Last August, an estimated 2 billion people watched gymnast Li Ning sprint along the upper rim of Beijing’s Olympic Stadium, the torch-lighting climax to the 2008 Olympics’ stunning opening ceremonies. Those ceremonies reaffirmed the pure power of visual, sonic and kinesthetic spectacle to unite audiences from widely different cultures, even if their director, Zhang Yimou, observed sourly to London’s Daily Telegraph that such feats were hard to replicate in the West, where “everyday there are two coffee breaks and no one can suffer any discomfort because of human rights.”
Naperville resident Dwight Jordan is well poised to refute Zhang’s prediction. This spring, Jordan steps in as the director of Cirque Shanghai’s Navy Pier production Bright Spirit, the acrobatic troupe’s fourth foray into Chicago. Jordan’s résumé testifies to his skills as a crafter of popular entertainments; he’s directed long-running, tourist-pleasing shows for Six Flags Great America (Love at First Fright, Show Stoppin’) and the country & western mecca of Branson, Missouri (A Christmas Carol, Headin’ West).
The kind of spectacular entertainment in which Jordan specializes demands a talent for synthesizing a wide array of design and production elements; it’s not just a matter of droppin’ final gs. For Jordan, who grew up playing several instruments, the key element is the music. “The musical is always what drives the visual,” he explains via Skype from Shanghai, where the show is rehearsed. “If the music’s right, everything else connects. The productions feel cohesive because the performers and the production team understand the music.” Featuring a soundtrack of classical and contemporary Asian music, Bright Spirit has required careful fine-tuning to match each specialized act with music that brings it to life.

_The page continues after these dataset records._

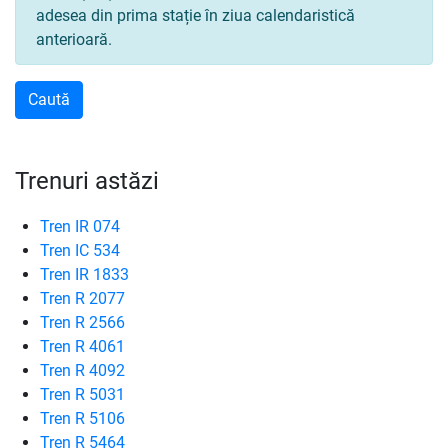
adesea din prima stație în ziua calendaristică
anterioară.
Trenuri astăzi
Tren IR 074
Tren IC 534
Tren IR 1833
Tren R 2077
Tren R 2566
Tren R 4061
Tren R 4092
Tren R 5031
Tren R 5106
Tren R 5464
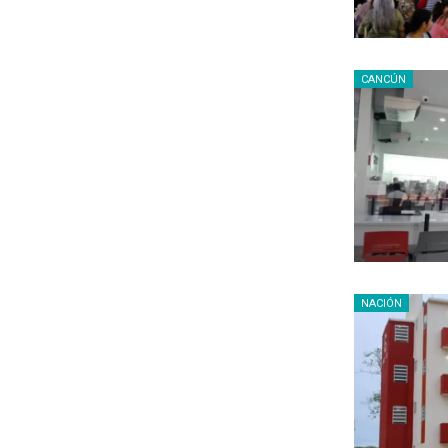
CANCÚN
NACIÓN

Pop-spectacle director isn’t really the kind of career that guidance counselors (or theater departments) prep one for. How did Jordan end up in his position? “It was an accident, really,” he says. At Millikin University in downstate Decatur, he studied music education; like many talented instrumentalists, he had an eye toward directing high-school bands. Upon gaining that position at nearby Mt. Zion High School in 1978, he began helming the school’s show choir; Jordan remains the director of the 30-year-old organization Showchoir Camps of America, which he cofounded. (If you’re not familiar with show choirs, it’s a concept pioneered by the traveling troupe Up With People: fresh-faced kids dedicated to improving the world through brassy and tightly choreographed sets of easy-listening and Broadway standards. The new Fox TV show Glee lovingly mocks the unique phenomenon.)
Jordan clearly had a knack for show choirs: Integrating singing and dancing into loosely thematic showcases, his groups started winning regional and national competitions. And he caught the attention of Six Flags, which commissioned a Halloween-oriented musical extravaganza. Jordan credits his unusual path to his early training and varied experiences in music, both performing and directing.
As he prepares to usher Bright Spirit to its lakefront berth—a new cross-cultural experience for him that came about via a Branson connection—Jordan expresses amazement at both the prowess of the show’s acrobats and the ease with which he’s negotiated the cultural distance between Naperville and Shanghai. “The acts are just incredible,” he says. “They still surprise me as I sit and watch them.” Performers are catapulted from teeterboards to be caught standing; others on a Russian barre—basically a stick held up by a pair of porters—flip through the air and effortlessly regain their footing.
A particular revelation for Jordan was the troupe’s hat jugglers, not the flashiest-sounding routine. “But then one guy’s juggling seven hats, and they’re standing on each other and making pyramids,” he explains. The show as a whole aims at uplift; the acrobats’ physical discipline and the design’s sensory amplitude serve to make emotional connections with the audience. Jordan’s ultimate goal sounds as modest at first as the deceptively simple jugglers: “I want the audience to leave happier than they were when they arrived.”
Cirque Shanghai’s Bright Spirit brightens Navy Pier’s Skyline Stage Wednesday 3–September 7.